Bestimmt gibt es noch andere nicht adäquate Ideen für Reaktionen. Alle Alternativen sind jedoch nicht wirklich heilsam. Und vor allem, bringen sie nicht das hervor, was wir eigentlich im positiven Sinne von Selbstkritik erhoffen, dass wir Fehler erkennen und daraus lernen und in Zukunft anders handeln. Deswegen versuche ich persönlich das Wort Kritik und Selbstkritik nicht mehr zu verwenden. 

Hier kommt das Mitgefühl bzw. Selbstmitgefühl ins Spiel. Wie wäre es zu sagen: „Mist, mir ist ein Fehler passiert, Fehler passieren allen, möge ich jetzt mitfühlend mit mir umgehen, damit ich eine Lösung finde, um die Auswirkungen zu verringern und Wege zu finden, dass der Fehler nicht wieder passiert“. Vielleicht klingt das gestelzt und doch ist das der Kern. Und weil es nicht so einfach ist, ist es sinnvoll Selbstmitgefühl zu üben. Der nächste Muskelstrang der Achtsamkeit, der trainiert werden will.

Und was ist mit dem Mitgefühl? In einer Organisation, in der psychologische Sicherheit herrscht, also Menschen Fehler machen dürfen, es Feedback gibt, herrscht auch Mitgefühl. Wenn ich selber nicht in der Lage bin, mir gerade Selbstmitgefühl zu schenken, sind es vielleicht meine Kolleg*innen oder meine Chef*innen, die mir Mitgefühl schenken, mit ähnlichen Worten. „Oh ja, da ist Dir ein Fehler passiert, Fehler passieren doch uns allen. Ich fühle mit Dir, lass uns schauen ob wir eine Lösung finden, um die Auswirkungen zu verringern und Wege zu finden, dass der Fehler nicht wieder passiert“

Wäre das nicht hilfreich?

Und (Selbst-) Mitgefühl ist auch Etwas, was wir gerade in dieser Zeit brauchen. Ich höre z.B. in Gesprächen über das Home Office, „Das ist doch toll, ich kann meine Zeit besser einteilen oder die Ruhe tut mir wirklich gut, ich habe gerade weniger Stress, weil ich nicht reisen muss und kann mich auf mich konzentrieren“. Das denke ich häufig auch, und dann gibt es die Momente wo das genaue Gegenteil da ist. Ich kann den Tag nicht strukturieren, bin nicht effizient und fühle mich einsam und wäre gerne im Zug auf dem Weg zu einem Workshop. Und mich dann nicht z.B. für die Ineffizienz kritisieren sondern mit mir mitfühlend sein, hilft mir sehr. Und auch mitfühlend sein mit denen, die die beschriebenen Momente sehr selten haben, weil sie Kinder betreuen müssen oder Ihnen die Gemeinschaft der Kolleg*innen fehlt. Und das auch aussprechen und nicht immer nur die Vorteile von Home Office aufzählen, ist mitfühlend.

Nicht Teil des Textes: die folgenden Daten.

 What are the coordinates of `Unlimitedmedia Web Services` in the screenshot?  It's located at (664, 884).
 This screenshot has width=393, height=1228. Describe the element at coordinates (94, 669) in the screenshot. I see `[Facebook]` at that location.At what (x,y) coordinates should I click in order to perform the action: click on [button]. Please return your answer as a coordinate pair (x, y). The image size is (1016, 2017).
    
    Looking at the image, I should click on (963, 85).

Kristin Neff hat in Ihrem Buch Selbstmitgefühl ein Mantra formuliert, welches ich Euch heute als Übung mitgeben möchte. Es besteht aus drei Sätzen. Der erste stärkt die Achtsamkeit und Akzeptanz, der zweite steht für die gemeinsame Menschlichkeit und der dritte für die Freundlichkeit mir selbst gegenüber und hat damit alle Zutaten für Selbstmitgefühl.

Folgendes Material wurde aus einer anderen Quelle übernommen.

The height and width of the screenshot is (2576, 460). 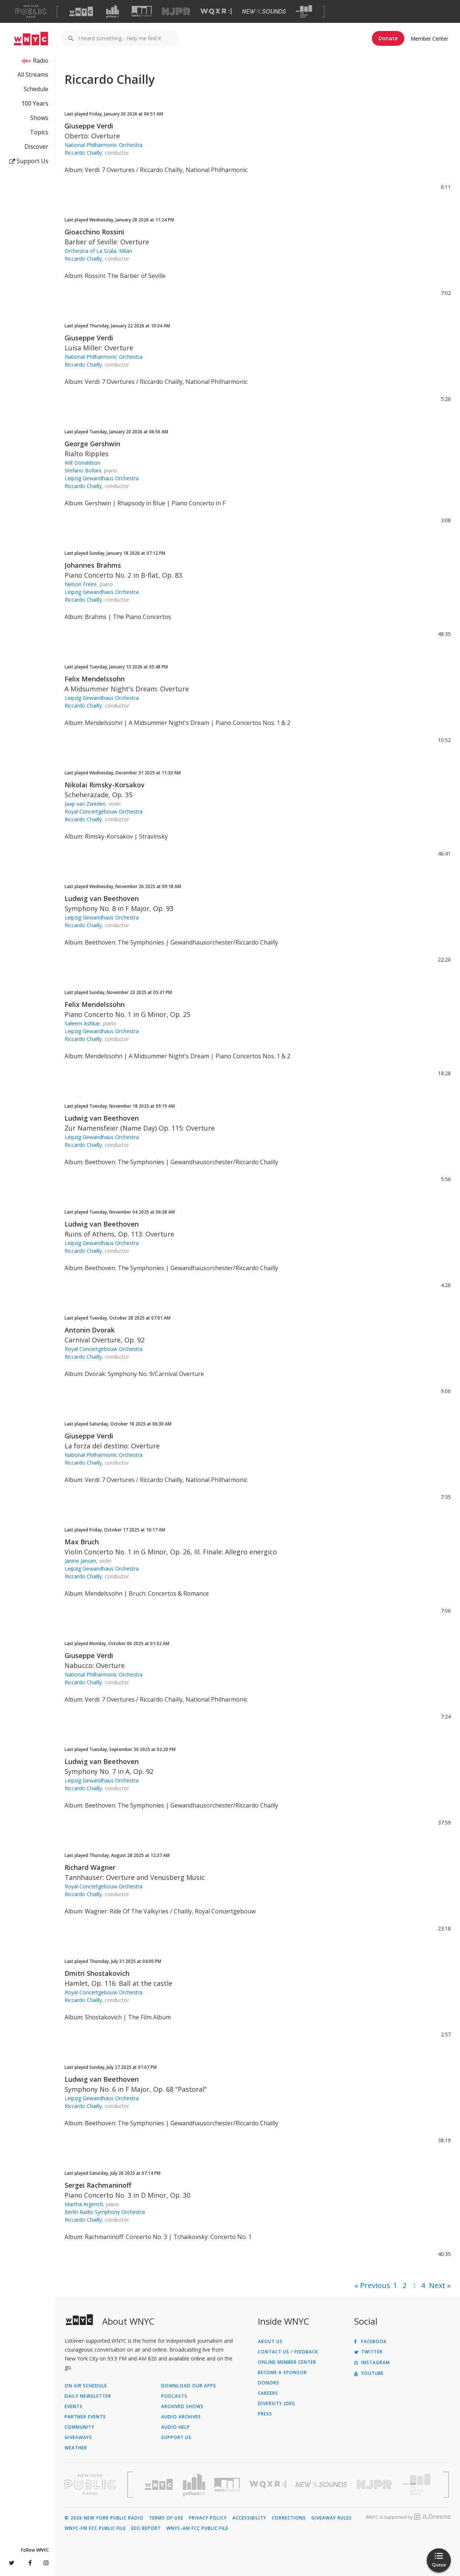 I want to click on About Us, so click(x=270, y=2341).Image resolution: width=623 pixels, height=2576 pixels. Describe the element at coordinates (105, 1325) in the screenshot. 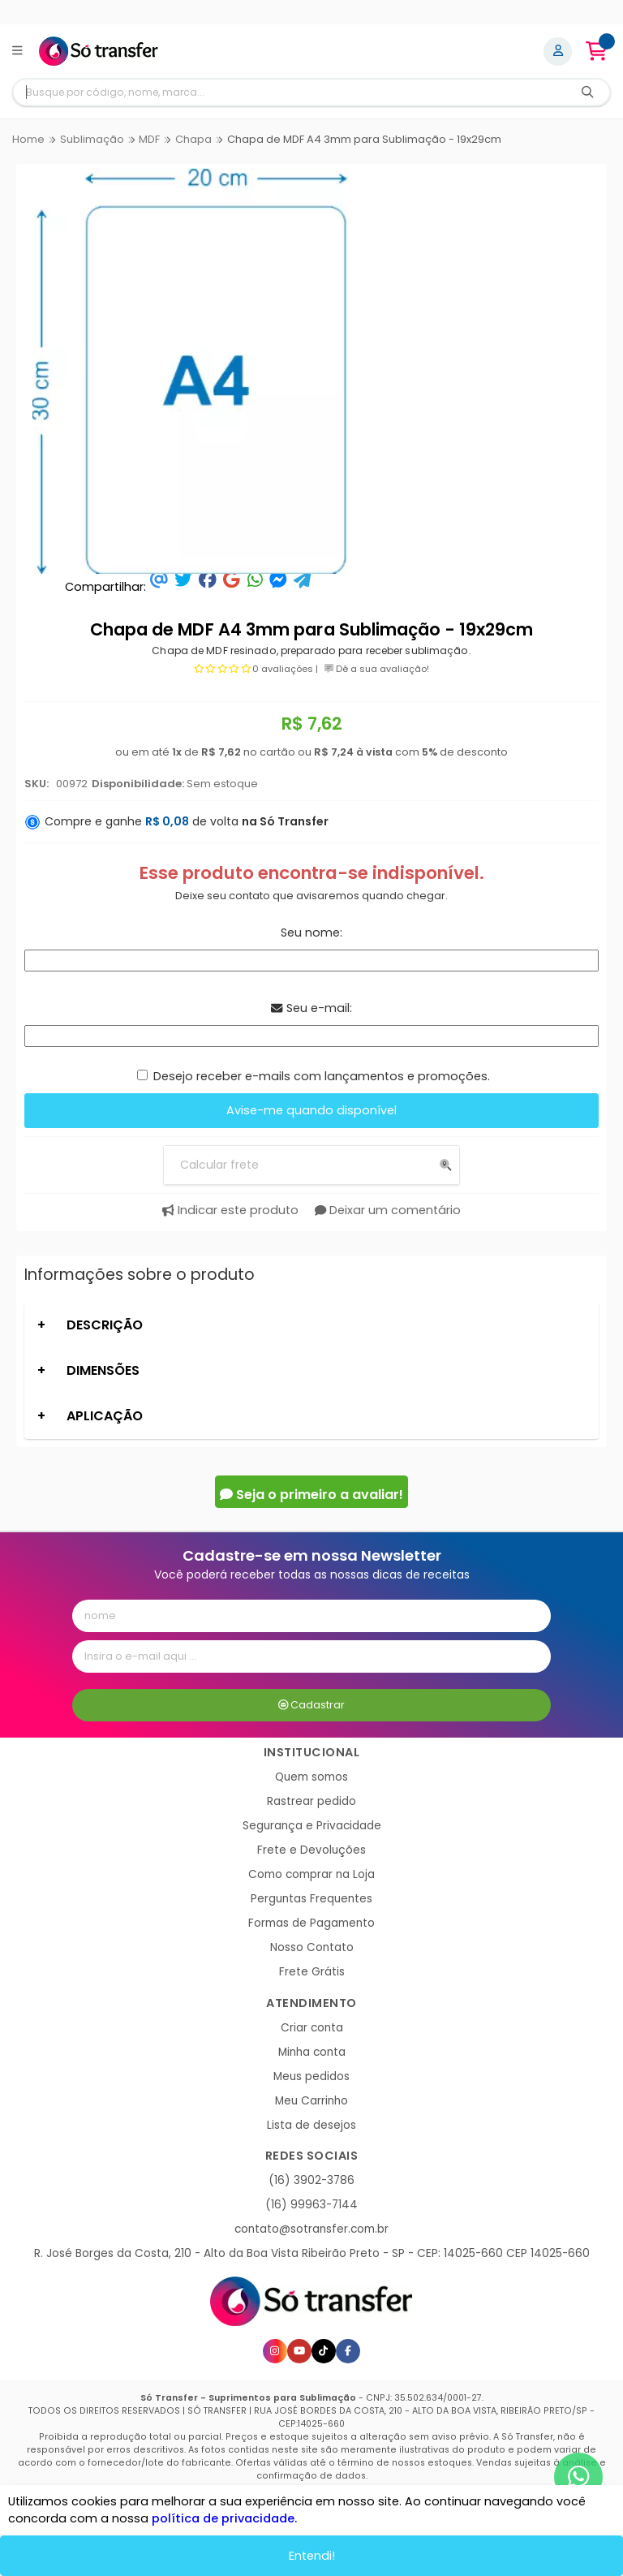

I see `DESCRIÇÃO` at that location.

Ein Mantra für die Momente, in denen der innere oder auch äußere Kritiker zu stark ist oder ihr einfach Mitgefühl braucht.

DAS IST EIN MOMENT DES LEIDENS (KUMMERS /SCHMERZES) !

LEIDEN GEHÖRT ZUM LEBEN!

MÖGE ICH MIR IN DIESEM MOMENT MIT MITGEFÜHL (FREUNDLICH/GÜTIG/ LIEBEVOLL) BEGEGNEN!